### WORK TASK
Please return every line of the records below that holds the word "Kontakta".

### SOURCE DATA
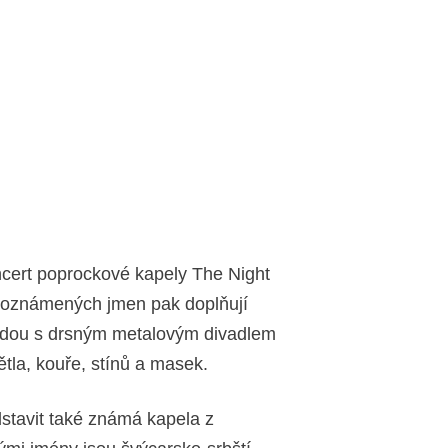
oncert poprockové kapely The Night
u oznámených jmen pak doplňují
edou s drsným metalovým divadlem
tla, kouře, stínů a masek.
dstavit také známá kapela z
...
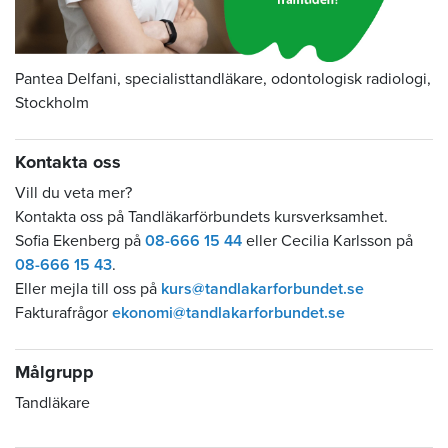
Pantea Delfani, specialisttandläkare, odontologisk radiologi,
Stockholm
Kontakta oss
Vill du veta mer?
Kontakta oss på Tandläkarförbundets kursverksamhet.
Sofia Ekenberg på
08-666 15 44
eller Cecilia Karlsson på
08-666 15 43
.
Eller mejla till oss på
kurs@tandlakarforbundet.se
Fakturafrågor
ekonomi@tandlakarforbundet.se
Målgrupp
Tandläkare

### RESULT OF THE EXERCISE
Kontakta oss
Kontakta oss på Tandläkarförbundets kursverksamhet.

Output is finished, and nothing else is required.